Study material:
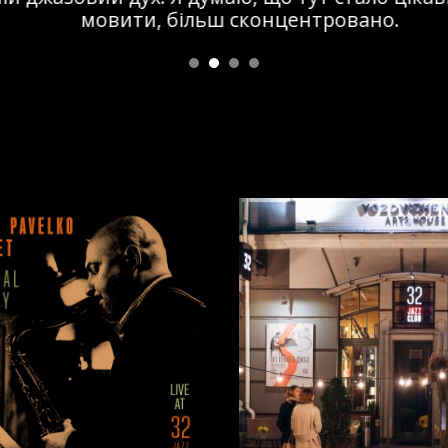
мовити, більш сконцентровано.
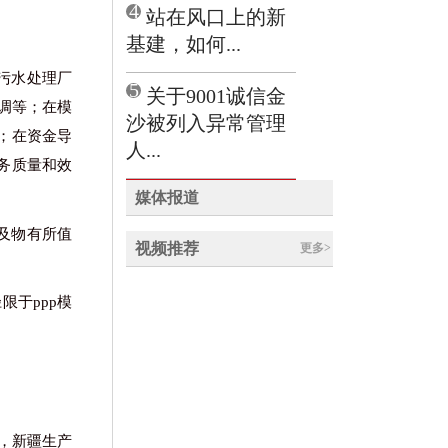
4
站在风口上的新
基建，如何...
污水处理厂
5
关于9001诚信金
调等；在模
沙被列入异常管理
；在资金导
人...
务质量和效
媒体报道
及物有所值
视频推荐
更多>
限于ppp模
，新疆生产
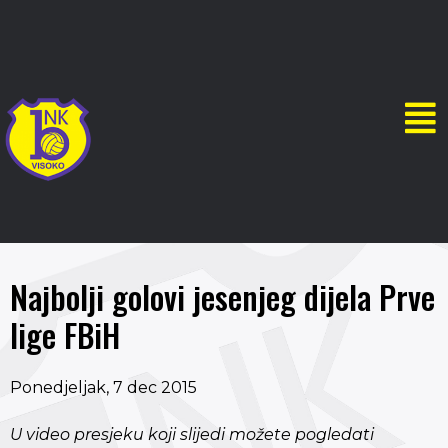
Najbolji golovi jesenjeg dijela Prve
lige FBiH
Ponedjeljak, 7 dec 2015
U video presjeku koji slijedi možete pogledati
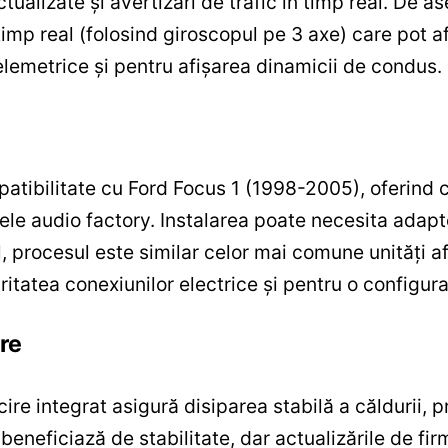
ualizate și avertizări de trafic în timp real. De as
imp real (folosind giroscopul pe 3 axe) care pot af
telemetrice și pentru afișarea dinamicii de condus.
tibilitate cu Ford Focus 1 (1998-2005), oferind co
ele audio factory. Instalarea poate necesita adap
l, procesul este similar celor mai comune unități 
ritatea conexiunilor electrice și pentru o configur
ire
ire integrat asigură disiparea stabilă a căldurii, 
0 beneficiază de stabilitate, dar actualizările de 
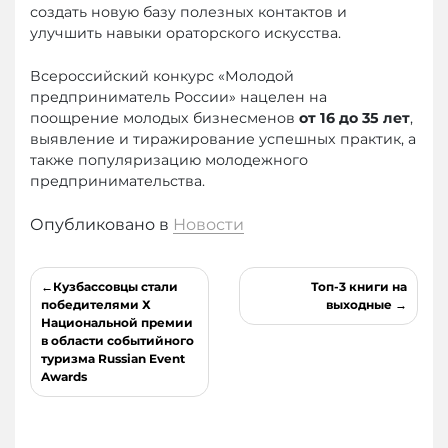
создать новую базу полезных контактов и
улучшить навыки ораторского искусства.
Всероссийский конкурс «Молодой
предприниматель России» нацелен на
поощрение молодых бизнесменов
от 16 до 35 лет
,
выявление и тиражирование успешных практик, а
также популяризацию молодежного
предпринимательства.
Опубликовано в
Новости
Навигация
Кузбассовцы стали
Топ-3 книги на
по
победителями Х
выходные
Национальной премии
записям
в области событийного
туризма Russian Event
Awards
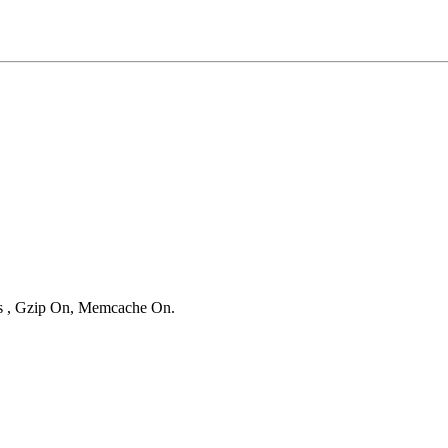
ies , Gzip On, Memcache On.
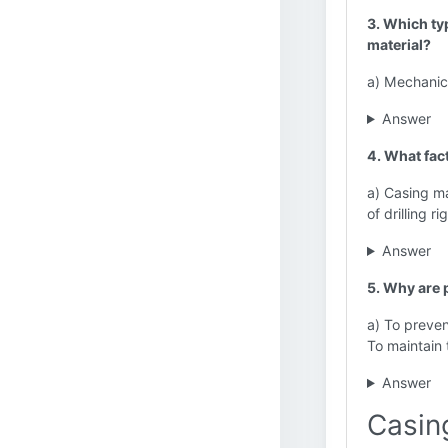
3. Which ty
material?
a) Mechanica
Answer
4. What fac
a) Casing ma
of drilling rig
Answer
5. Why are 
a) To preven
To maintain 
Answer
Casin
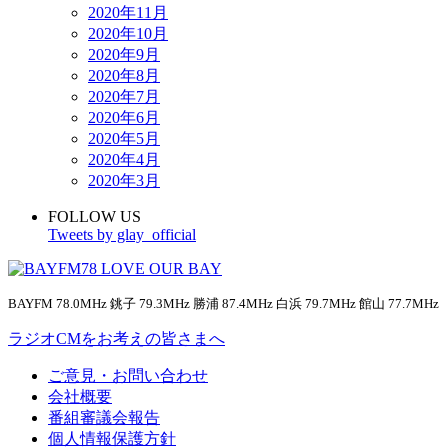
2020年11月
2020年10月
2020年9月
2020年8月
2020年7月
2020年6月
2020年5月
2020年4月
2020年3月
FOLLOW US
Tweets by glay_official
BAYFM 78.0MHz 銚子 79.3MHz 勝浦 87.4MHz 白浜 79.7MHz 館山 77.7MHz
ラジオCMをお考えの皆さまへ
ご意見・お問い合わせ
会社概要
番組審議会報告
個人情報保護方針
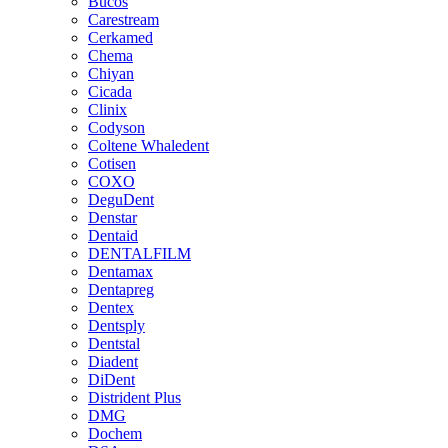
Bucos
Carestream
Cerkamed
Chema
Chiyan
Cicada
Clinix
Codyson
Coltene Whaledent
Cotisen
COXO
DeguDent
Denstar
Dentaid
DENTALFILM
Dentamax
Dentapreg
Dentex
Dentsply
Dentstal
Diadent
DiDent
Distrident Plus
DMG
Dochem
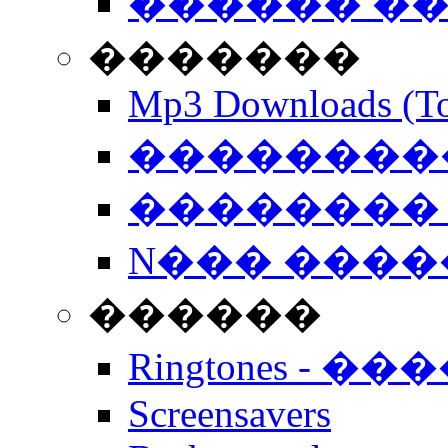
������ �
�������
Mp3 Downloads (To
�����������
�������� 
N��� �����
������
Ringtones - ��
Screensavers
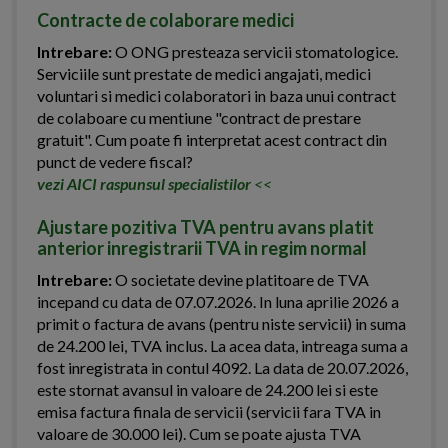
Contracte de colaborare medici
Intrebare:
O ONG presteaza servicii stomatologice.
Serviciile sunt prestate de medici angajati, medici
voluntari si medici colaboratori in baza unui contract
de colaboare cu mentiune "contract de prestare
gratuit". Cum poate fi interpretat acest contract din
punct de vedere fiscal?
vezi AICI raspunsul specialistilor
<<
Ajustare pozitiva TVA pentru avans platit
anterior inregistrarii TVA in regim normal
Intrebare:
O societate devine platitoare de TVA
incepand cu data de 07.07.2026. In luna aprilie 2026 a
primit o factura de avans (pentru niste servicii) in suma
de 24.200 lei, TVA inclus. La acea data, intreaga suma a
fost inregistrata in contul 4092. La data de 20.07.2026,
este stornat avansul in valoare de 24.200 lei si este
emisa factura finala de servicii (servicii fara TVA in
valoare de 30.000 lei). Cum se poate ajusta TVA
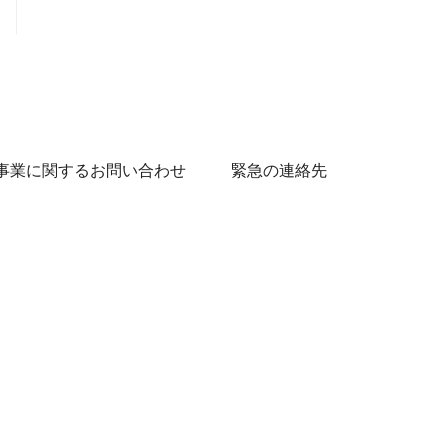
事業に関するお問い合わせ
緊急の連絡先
---
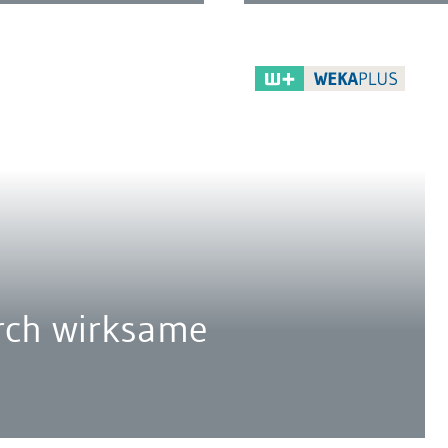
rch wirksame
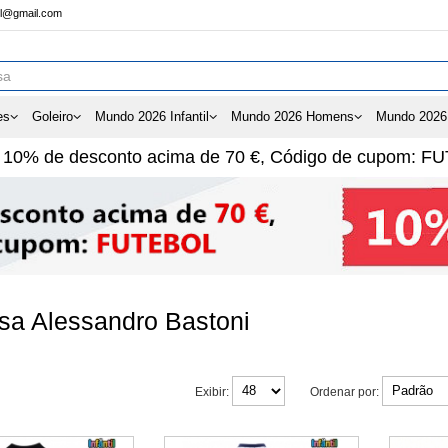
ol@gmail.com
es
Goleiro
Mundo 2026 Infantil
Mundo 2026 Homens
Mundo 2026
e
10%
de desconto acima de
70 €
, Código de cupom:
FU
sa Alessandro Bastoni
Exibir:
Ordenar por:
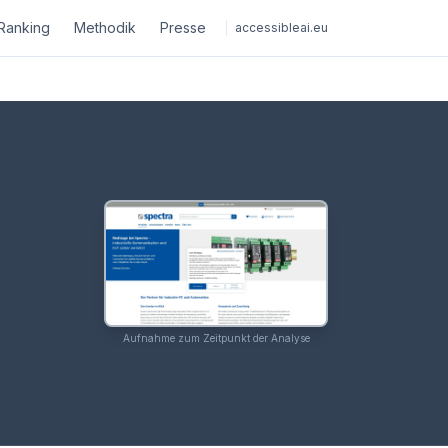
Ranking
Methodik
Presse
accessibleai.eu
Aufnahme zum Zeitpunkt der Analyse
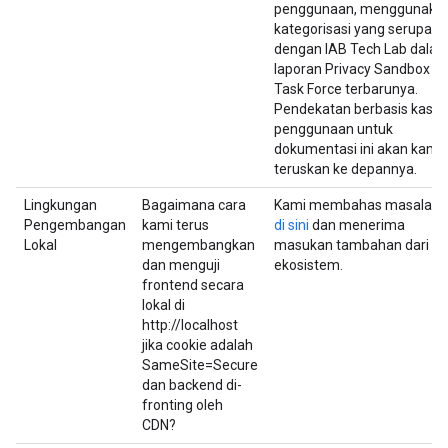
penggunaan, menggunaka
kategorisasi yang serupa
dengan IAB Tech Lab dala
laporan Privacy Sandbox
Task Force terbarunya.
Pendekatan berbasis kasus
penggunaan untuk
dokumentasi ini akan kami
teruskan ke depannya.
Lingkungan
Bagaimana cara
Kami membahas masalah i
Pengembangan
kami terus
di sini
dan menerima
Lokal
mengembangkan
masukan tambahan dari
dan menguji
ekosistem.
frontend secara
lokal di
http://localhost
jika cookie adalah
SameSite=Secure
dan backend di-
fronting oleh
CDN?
--
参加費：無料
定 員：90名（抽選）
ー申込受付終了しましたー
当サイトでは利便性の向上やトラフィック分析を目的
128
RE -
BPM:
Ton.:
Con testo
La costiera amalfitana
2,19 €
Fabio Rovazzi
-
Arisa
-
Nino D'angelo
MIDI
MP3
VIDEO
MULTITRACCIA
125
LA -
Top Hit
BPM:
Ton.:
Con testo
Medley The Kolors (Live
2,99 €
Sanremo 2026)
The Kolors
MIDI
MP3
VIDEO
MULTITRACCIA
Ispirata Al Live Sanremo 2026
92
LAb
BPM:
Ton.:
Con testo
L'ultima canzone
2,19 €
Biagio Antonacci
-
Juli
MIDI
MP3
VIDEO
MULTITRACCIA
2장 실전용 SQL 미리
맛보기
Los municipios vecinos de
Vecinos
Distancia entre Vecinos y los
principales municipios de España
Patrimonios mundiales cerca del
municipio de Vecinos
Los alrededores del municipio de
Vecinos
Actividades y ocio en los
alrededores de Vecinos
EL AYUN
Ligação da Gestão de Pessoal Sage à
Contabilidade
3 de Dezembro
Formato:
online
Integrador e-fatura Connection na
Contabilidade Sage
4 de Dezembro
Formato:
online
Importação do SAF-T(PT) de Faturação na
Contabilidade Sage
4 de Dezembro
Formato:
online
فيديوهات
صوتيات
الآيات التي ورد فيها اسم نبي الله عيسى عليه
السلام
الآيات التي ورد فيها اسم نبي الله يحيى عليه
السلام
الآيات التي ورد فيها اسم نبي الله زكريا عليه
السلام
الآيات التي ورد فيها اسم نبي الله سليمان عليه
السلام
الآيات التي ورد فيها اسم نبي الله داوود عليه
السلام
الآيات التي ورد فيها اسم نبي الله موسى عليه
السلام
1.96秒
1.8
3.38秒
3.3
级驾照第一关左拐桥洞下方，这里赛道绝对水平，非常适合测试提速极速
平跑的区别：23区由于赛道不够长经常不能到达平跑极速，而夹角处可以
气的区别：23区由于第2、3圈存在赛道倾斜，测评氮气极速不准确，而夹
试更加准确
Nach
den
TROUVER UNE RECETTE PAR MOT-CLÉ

What you are asked to do:
In the data above, find each line that has the word "Sanremo" and copy it out.

Task response:
Sanremo 2026)
Ispirata Al Live Sanremo 2026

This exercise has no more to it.